WHAT THE TASK ASKS: Using the data below, gather each line that includes the word "предложения".

━━━━━ DATA LISTING ━━━━━

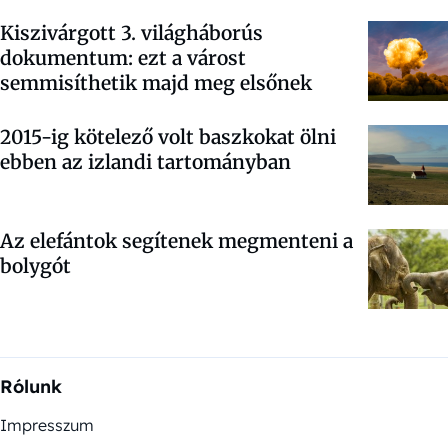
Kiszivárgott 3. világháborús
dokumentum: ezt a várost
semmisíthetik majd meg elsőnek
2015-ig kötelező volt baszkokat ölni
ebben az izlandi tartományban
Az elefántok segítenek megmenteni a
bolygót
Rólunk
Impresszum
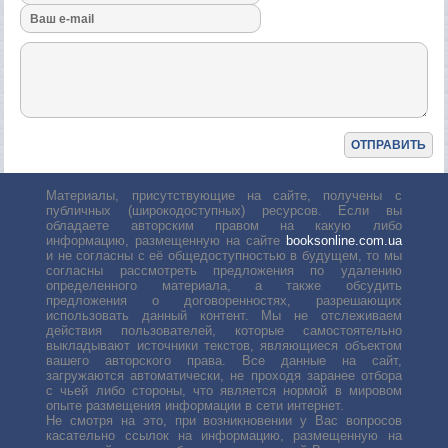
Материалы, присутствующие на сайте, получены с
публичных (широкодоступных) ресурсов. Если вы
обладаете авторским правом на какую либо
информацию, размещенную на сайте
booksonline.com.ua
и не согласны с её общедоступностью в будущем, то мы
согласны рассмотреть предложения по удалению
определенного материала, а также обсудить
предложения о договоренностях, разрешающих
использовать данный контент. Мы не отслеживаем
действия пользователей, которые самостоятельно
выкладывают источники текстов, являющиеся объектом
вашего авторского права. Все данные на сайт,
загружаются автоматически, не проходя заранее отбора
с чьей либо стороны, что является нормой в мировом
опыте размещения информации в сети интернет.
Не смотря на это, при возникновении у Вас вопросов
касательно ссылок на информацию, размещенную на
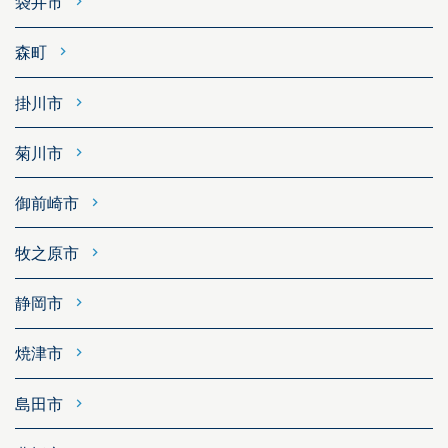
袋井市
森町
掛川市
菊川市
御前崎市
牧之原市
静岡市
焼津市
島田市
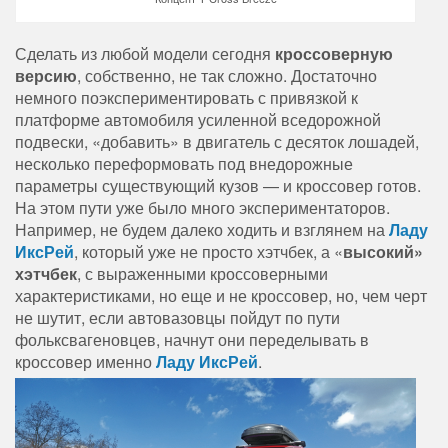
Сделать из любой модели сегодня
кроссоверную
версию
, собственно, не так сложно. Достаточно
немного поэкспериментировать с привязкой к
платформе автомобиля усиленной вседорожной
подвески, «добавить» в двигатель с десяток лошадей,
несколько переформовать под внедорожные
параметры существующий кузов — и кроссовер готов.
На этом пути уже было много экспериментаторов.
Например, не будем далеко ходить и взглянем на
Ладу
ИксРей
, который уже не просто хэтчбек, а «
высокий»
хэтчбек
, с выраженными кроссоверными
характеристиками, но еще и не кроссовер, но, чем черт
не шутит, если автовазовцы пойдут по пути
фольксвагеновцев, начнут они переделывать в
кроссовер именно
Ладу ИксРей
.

━━━━━
━━━━━ DATA LISTING ━━━━━

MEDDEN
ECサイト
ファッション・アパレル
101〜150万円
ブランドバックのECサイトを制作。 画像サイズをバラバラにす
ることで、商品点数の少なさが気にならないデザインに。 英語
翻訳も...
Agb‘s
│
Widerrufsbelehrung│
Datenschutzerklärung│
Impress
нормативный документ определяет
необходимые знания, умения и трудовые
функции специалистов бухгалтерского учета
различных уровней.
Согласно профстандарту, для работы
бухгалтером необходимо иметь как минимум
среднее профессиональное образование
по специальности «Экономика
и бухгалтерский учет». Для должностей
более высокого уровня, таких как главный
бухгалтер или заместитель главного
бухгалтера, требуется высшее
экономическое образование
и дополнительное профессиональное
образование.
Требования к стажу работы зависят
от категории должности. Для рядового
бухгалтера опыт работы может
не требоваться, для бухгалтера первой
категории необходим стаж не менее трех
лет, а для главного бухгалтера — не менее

━━━━━
━━━━━ DATA LISTING ━━━━━

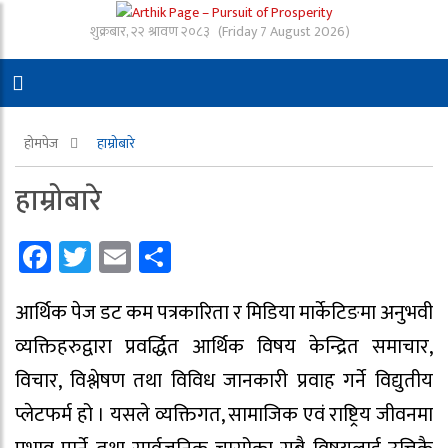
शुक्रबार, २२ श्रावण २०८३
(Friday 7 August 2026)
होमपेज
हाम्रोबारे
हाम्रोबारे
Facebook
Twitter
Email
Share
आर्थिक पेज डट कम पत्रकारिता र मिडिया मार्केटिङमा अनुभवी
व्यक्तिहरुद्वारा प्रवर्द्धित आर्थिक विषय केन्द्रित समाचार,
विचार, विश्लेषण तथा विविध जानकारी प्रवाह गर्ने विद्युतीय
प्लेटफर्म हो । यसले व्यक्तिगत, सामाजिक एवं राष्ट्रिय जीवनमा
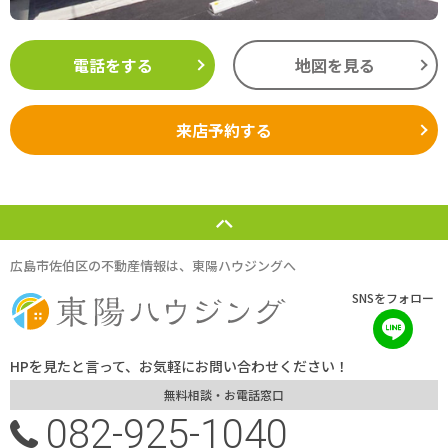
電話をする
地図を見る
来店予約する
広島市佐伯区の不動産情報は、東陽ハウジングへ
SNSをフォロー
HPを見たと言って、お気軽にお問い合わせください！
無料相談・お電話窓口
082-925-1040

━━━━━

WRITTEN SOLUTION:
согласны рассмотреть предложения по удалению
предложения о договоренностях, разрешающих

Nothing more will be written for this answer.